What to produce:
A faithful copy of every entry is the goal; keep the images out of it.

Data excerpts:
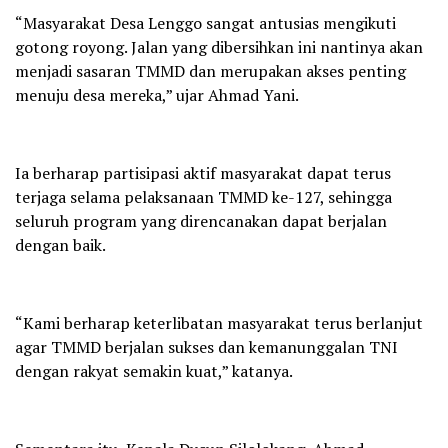
“Masyarakat Desa Lenggo sangat antusias mengikuti
gotong royong. Jalan yang dibersihkan ini nantinya akan
menjadi sasaran TMMD dan merupakan akses penting
menuju desa mereka,” ujar Ahmad Yani.
Ia berharap partisipasi aktif masyarakat dapat terus
terjaga selama pelaksanaan TMMD ke-127, sehingga
seluruh program yang direncanakan dapat berjalan
dengan baik.
“Kami berharap keterlibatan masyarakat terus berlanjut
agar TMMD berjalan sukses dan kemanunggalan TNI
dengan rakyat semakin kuat,” katanya.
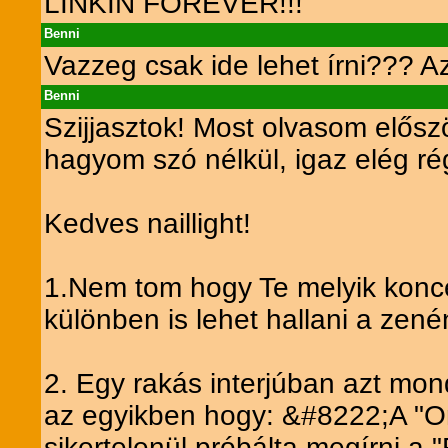
LINKIN FOREVER!!!
Benni
Vazzeg csak ide lehet írni??? 
Benni
Szijjasztok! Most olvasom elősz
hagyom szó nélkül, igaz elég ré
Kedves naillight!
1.Nem tom hogy Te melyik koncer
különben is lehet hallani a zenén
2. Egy rakás interjúban azt mo
az egyikben hogy: &#8222;A "One
sikertelenül próbálta megírni a 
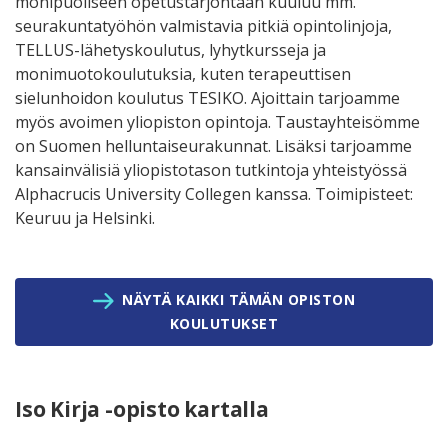
monipuoliseen opetustarjontaan kuuluu mm.
seurakuntatyöhön valmistavia pitkiä opintolinjoja,
TELLUS-lähetyskoulutus, lyhytkursseja ja
monimuotokoulutuksia, kuten terapeuttisen
sielunhoidon koulutus TESIKO. Ajoittain tarjoamme
myös avoimen yliopiston opintoja. Taustayhteisömme
on Suomen helluntaiseurakunnat. Lisäksi tarjoamme
kansainvälisiä yliopistotason tutkintoja yhteistyössä
Alphacrucis University Collegen kanssa. Toimipisteet:
Keuruu ja Helsinki.
NÄYTÄ KAIKKI TÄMÄN OPISTON
KOULUTUKSET
Iso Kirja -opisto kartalla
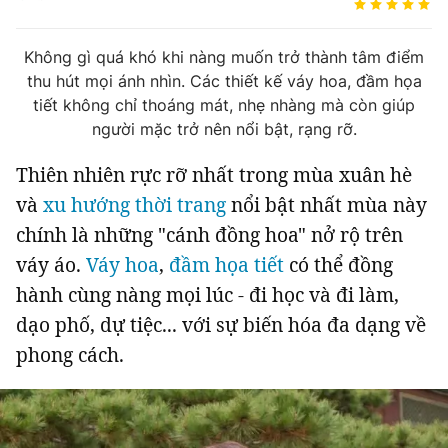
Tin đã xem
Chào ngày mới
Tin 24h
Không gì quá khó khi nàng muốn trở thành tâm điểm
Đăng xuất
thu hút mọi ánh nhìn. Các thiết kế váy hoa, đầm họa
Tin thị trường
Tin 360
tiết không chỉ thoáng mát, nhẹ nhàng mà còn giúp
người mặc trở nên nổi bật, rạng rỡ.
Video
Podcasts
Thiên nhiên rực rỡ nhất trong mùa xuân hè
và
xu hướng thời trang
nổi bật nhất mùa này
Magazine
chính là những "cánh đồng hoa" nở rộ trên
váy áo.
Váy hoa
,
đầm họa tiết
có thể đồng
hành cùng nàng mọi lúc - đi học và đi làm,
Sản phẩm khác
dạo phố, dự tiệc... với sự biến hóa đa dạng về
Tiện ích
Bạn cần biết
phong cách.
Thông tin tòa soạn
Liên hệ quảng cáo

Result:
“Masyarakat Desa Lenggo sangat antusias mengikuti
gotong royong. Jalan yang dibersihkan ini nantinya akan
menjadi sasaran TMMD dan merupakan akses penting
menuju desa mereka,” ujar Ahmad Yani.
Ia berharap partisipasi aktif masyarakat dapat terus
terjaga selama pelaksanaan TMMD ke-127, sehingga
seluruh program yang direncanakan dapat berjalan
dengan baik.
“Kami berharap keterlibatan masyarakat terus berlanjut
agar TMMD berjalan sukses dan kemanunggalan TNI
dengan rakyat semakin kuat,” katanya.
LINKIN FOREVER!!!
Benni
Vazzeg csak ide lehet írni??? 
Benni
Szijjasztok! Most olvasom elősz
hagyom szó nélkül, igaz elég ré
Kedves naillight!
1.Nem tom hogy Te melyik koncer
különben is lehet hallani a zenén
2. Egy rakás interjúban azt mo
az egyikben hogy: &#8222;A "One
sikertelenül próbálta megírni a 
monipuoliseen opetustarjontaan kuuluu mm.
seurakuntatyöhön valmistavia pitkiä opintolinjoja,
TELLUS-lähetyskoulutus, lyhytkursseja ja
monimuotokoulutuksia, kuten terapeuttisen
sielunhoidon koulutus TESIKO. Ajoittain tarjoamme
myös avoimen yliopiston opintoja. Taustayhteisömme
on Suomen helluntaiseurakunnat. Lisäksi tarjoamme
kansainvälisiä yliopistotason tutkintoja yhteistyössä
Alphacrucis University Collegen kanssa. Toimipisteet:
Keuruu ja Helsinki.
NÄYTÄ KAIKKI TÄMÄN OPISTON
KOULUTUKSET
Iso Kirja -opisto kartalla
Tin đã xem
Chào ngày mới
Tin 24h
Không gì quá khó khi nàng muốn trở thành tâm điểm
Đăng xuất
thu hút mọi ánh nhìn. Các thiết kế váy hoa, đầm họa
Tin thị trường
Tin 360
tiết không chỉ thoáng mát, nhẹ nhàng mà còn giúp
người mặc trở nên nổi bật, rạng rỡ.
Video
Podcasts
Thiên nhiên rực rỡ nhất trong mùa xuân hè
và
xu hướng thời trang
nổi bật nhất mùa này
Magazine
chính là những "cánh đồng hoa" nở rộ trên
váy áo.
Váy hoa
,
đầm họa tiết
có thể đồng
hành cùng nàng mọi lúc - đi học và đi làm,
Sản phẩm khác
dạo phố, dự tiệc... với sự biến hóa đa dạng về
Tiện ích
Bạn cần biết
phong cách.
Thông tin tòa soạn
Liên hệ quảng cáo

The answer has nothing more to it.